W I T N E S S E T H:
WHEREAS, reference is made to that certain Amended and Restated Credit Agreement, dated as of May 9, 2019 (as amended, restated, supplemented or otherwise modified and in effect immediately prior to the Seventh Amendment Effective Date, the “Existing Credit Agreement”; the Existing Credit Agreement, as amended hereby and as may be further amended, restated, supplemented or otherwise modified and in effect from time to time, the “Credit Agreement”), by, among others, (i) the Lead Borrower, (ii) the other Borrowers from time to time party thereto, (iii) the Guarantors from time to time party thereto, (iv) the Lenders from time to time party thereto and (v) Wells Fargo Bank, National Association, as Administrative Agent, Collateral Agent, Swing Line Lender and Term Agent;
WHEREAS, the Agents, the Term Agent, the Lenders and the Loan Parties entered into that certain Forbearance Agreement, dated as of February 29, 2024 (as amended, restated, supplemented or otherwise modified and in effect immediately prior to the Seventh Amendment Effective Date, the “Forbearance Agreement”), in which the Agents, the Term Agent, and the Lenders agreed (subject to the terms and conditions set forth therein), among other things, to temporarily forbear from exercising their rights and remedies in respect of the Existing Event of Default (as defined therein), as more fully set forth therein;
WHEREAS, the Loan Parties and Mithaq Capital SPC, a Cayman segregated portfolio company (“Mithaq”), desire for the Lead Borrower to enter into an Unsecured Promissory Note, dated as of April 16, 2024 (the “Mithaq Second Subordinated Note”), pursuant to which Mithaq shall provide an unsecured term loan to the Lead Borrower in an aggregate original principal amount equal to $90 million (the “Mithaq Subordinated Term Loan”), the proceeds of which shall, among other things, repay in full the Term Loan (including all interest thereon and all fees, expenses and other Obligations related thereto) (the “Existing Term Obligations”) under the Existing Credit Agreement; and
WHEREAS, in connection with the foregoing, the Loan Parties have requested that the Administrative Agent and the Lenders waive the Existing Event of Default and amend certain terms and conditions of the Existing Credit Agreement, and the Administrative Agent and the Lenders have agreed to each of the foregoing on the terms, and subject to the conditions, set forth herein.

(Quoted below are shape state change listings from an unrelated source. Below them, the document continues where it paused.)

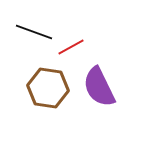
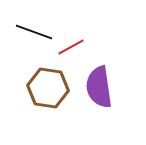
purple semicircle: rotated 18 degrees clockwise
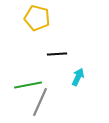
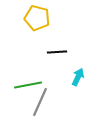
black line: moved 2 px up
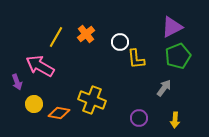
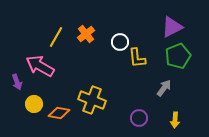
yellow L-shape: moved 1 px right, 1 px up
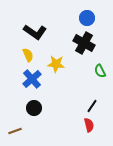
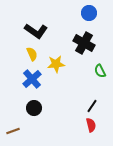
blue circle: moved 2 px right, 5 px up
black L-shape: moved 1 px right, 1 px up
yellow semicircle: moved 4 px right, 1 px up
yellow star: rotated 12 degrees counterclockwise
red semicircle: moved 2 px right
brown line: moved 2 px left
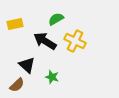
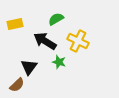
yellow cross: moved 3 px right
black triangle: moved 2 px right, 2 px down; rotated 24 degrees clockwise
green star: moved 7 px right, 15 px up
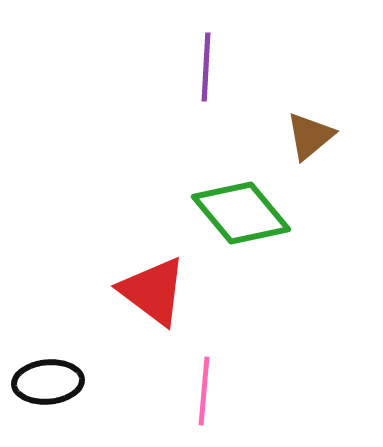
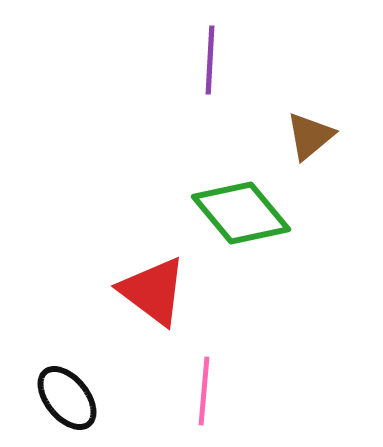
purple line: moved 4 px right, 7 px up
black ellipse: moved 19 px right, 16 px down; rotated 56 degrees clockwise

NOW, THEREFORE, for good and valuable consideration, the receipt and sufficiency of which is hereby acknowledged, the parties hereto agree as follows:
1.Definitions. All capitalized terms used herein and not otherwise defined shall have the same meaning herein as in the Credit Agreement.
2.Limited Waiver. Upon the Seventh Amendment Effective Date (as defined below) and in reliance upon the representations and warranties of the Loan Parties set forth in Section 6 below, the Administrative Agent and the Lenders hereby (x) waive the Existing Event of Default and (y) confirm that, as a result of the occurrence of the Seventh Amendment Effective Date and the Existing Event of Default no longer being continuing, the provisions of Section 4 of the Forbearance Agreement shall be deemed terminated notwithstanding anything to the contrary therein. The foregoing limited waiver (a) relates only to the Existing Event of Default; (b) is a one-time waiver; (c) shall not be deemed to constitute a waiver of any other Default or Event of Default now existing or hereafter arising; (d) does not constitute a modification or waiver of any other obligations of the Loan Parties under the Existing Credit Agreement or any other Loan Document, or an amendment to any terms or conditions of the Existing Credit Agreement or any other Loan Document, each of which remains in full force and effect (except as otherwise modified on the Seventh Amendment Effective Date); (e) is granted in express reliance upon the Loan Parties’ representations, warranties, and agreements set forth herein; and (f) does not establish (and is not to be deemed to establish) a course of dealing or conduct by the Administrative Agent or the Lenders.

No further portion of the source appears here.